Attribution adds a layer of instrumentation that all API call sites must use. Forgetting to wrap a call in an attribution context means unattributed costs that muddy your analysis. Enforce attribution through code review and linting rules that flag bare client.messages.create() calls. The JSONL storage approach works for small-to-medium volumes but needs replacement with a proper time-series database (InfluxDB, TimescaleDB) at scale. Attribution granularity is a spectrum: too coarse (agent-level only) misses optimization opportunities, too fine (per-user per-feature per-session) creates analysis paralysis.

Implementation Checklist

Measuring Impact

The attribution system pays for itself when it surfaces the first actionable insight.

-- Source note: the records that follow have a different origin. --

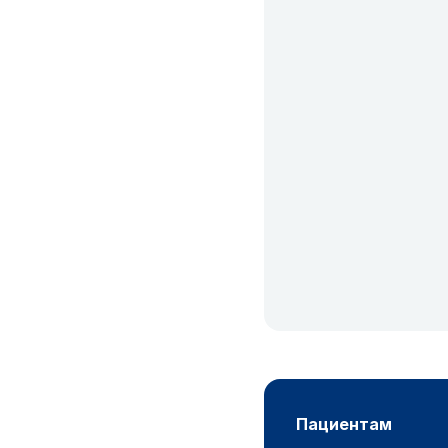
пациентам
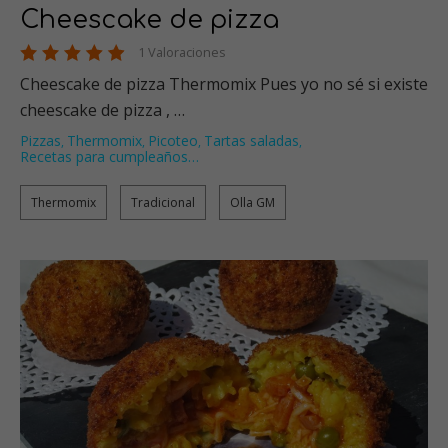
Cheescake de pizza
1 Valoraciones
Cheescake de pizza Thermomix Pues yo no sé si existe
cheescake de pizza , …
Pizzas
Thermomix
Picoteo
Tartas saladas
,
,
,
,
Recetas para cumpleaños
…
Thermomix
Tradicional
Olla GM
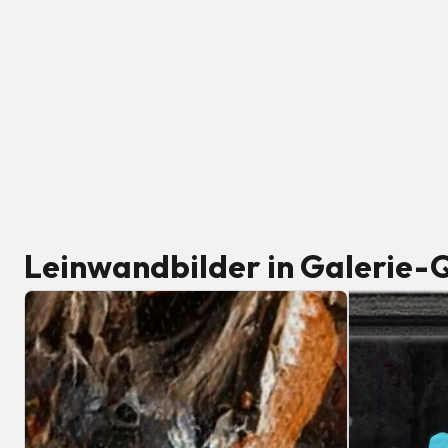
Leinwandbilder in Galerie-Q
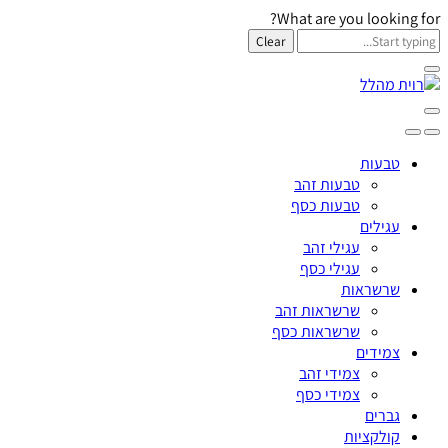
What are you looking for?
Clear
טבעות
טבעות זהב
טבעות כסף
עגילים
עגילי זהב
עגילי כסף
שרשראות
שרשראות זהב
שרשראות כסף
צמידים
צמידי זהב
צמידי כסף
גברים
קולקציות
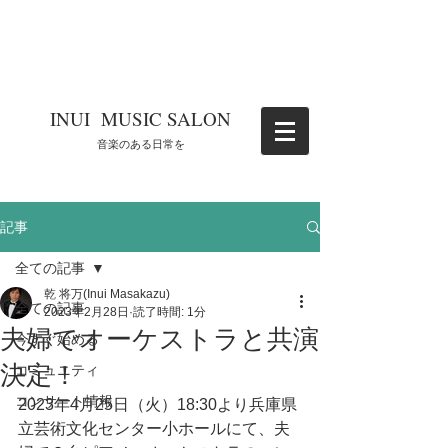
​INUI MUSIC SALON
​音楽のある日常を
記事
全ての記事
乾 将万(Inui Masakazu)
全ての記事
2023年2月28日
読了時間: 1分
夫婦でオーケストラと共演
今すぐ始める
決定！
コミュニティ
コンサート情報
2023年4月25日（火）18:30より兵庫県
立芸術文化センター小ホールにて、夫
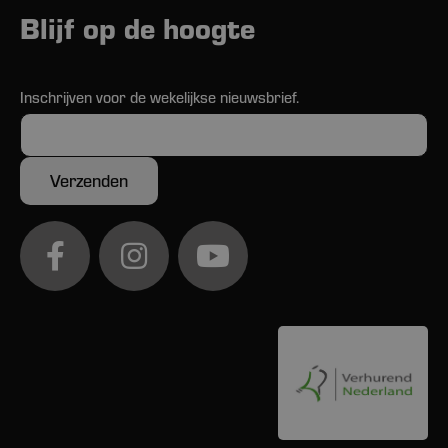
Blijf op de hoogte
Inschrijven voor de wekelijkse nieuwsbrief.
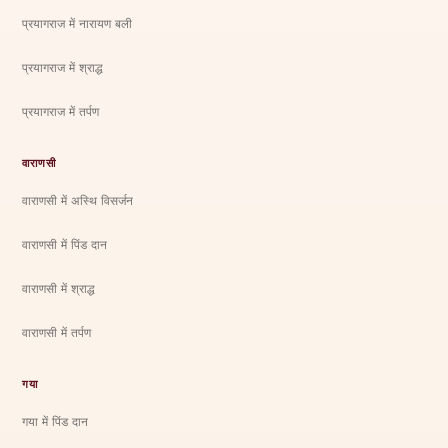
प्रयागराज में नारायण बली
प्रयागराज में श्राद्ध
प्रयागराज में तर्पण
वाराणसी
वाराणसी में अस्थि विसर्जन
वाराणसी में पिंड दान
वाराणसी में श्राद्ध
वाराणसी में तर्पण
गया
गया में पिंड दान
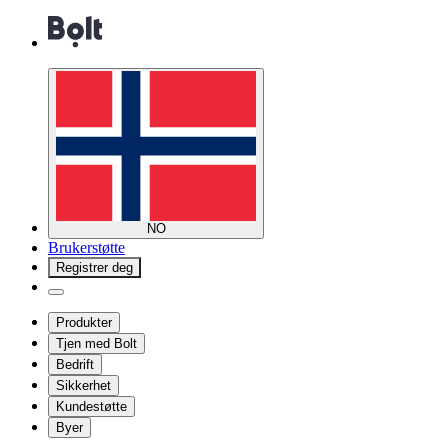
NO
Brukerstøtte
Registrer deg
Produkter
Tjen med Bolt
Bedrift
Sikkerhet
Kundestøtte
Byer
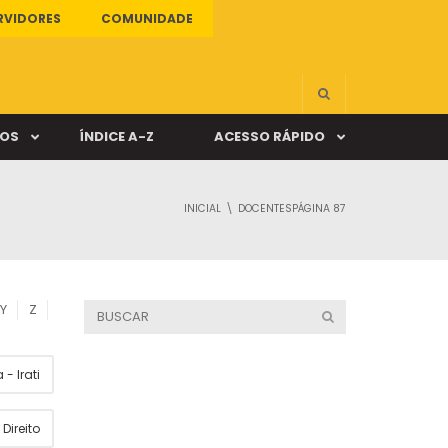
RVIDORES
COMUNIDADE
ÇOS
ÍNDICE A-Z
ACESSO RÁPIDO
INICIAL
DOCENTES
PÁGINA 87
s
ALUNO ONLINE
ia
DOCENTE ONLINE
Y
Z
mas
- Irati
Câmpus Santa Cruz
Direito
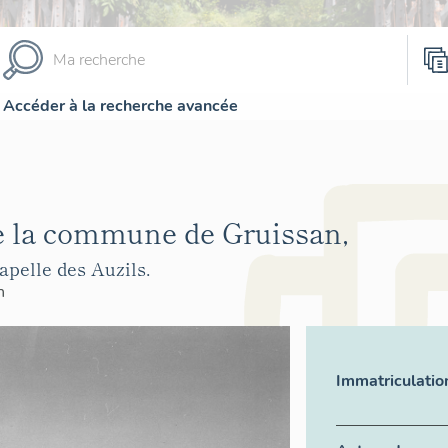
Accéder à la recherche avancée
e la commune de Gruissan,
pelle des Auzils.
n
Immatriculatio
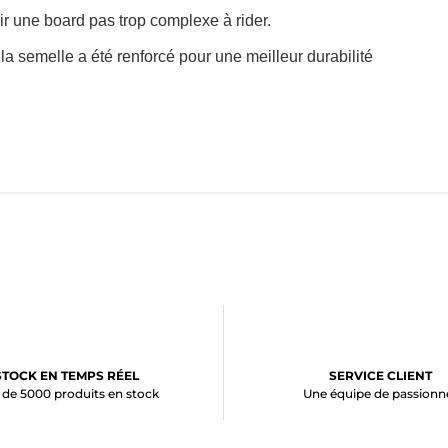
oir une board pas trop complexe à rider.
a semelle a été renforcé pour une meilleur durabilité
STOCK EN TEMPS RÉEL
SERVICE CLIENT
 de 5000 produits en stock
Une équipe de passionn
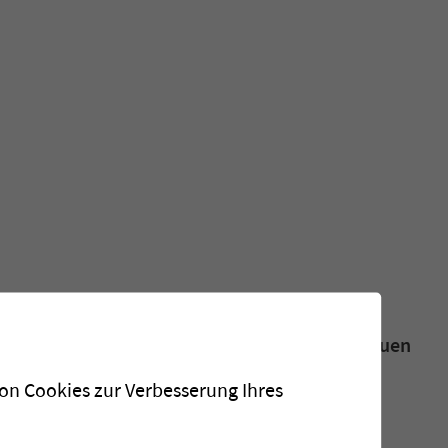
über unsere neusten Installationen, unsere neuen
ftige Ereignisse.
von Cookies zur Verbesserung Ihres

Track “insights surfaced” and “dollars saved per insight.” Common first findings: one agent type consuming disproportionate tokens (fix: loop detection), one task type using an over-powered model (fix: model routing), or one project generating 10x more requests than expected (fix: request deduplication). A well-maintained attribution system surfaces $500-$2,000/month in savings opportunities within the first week.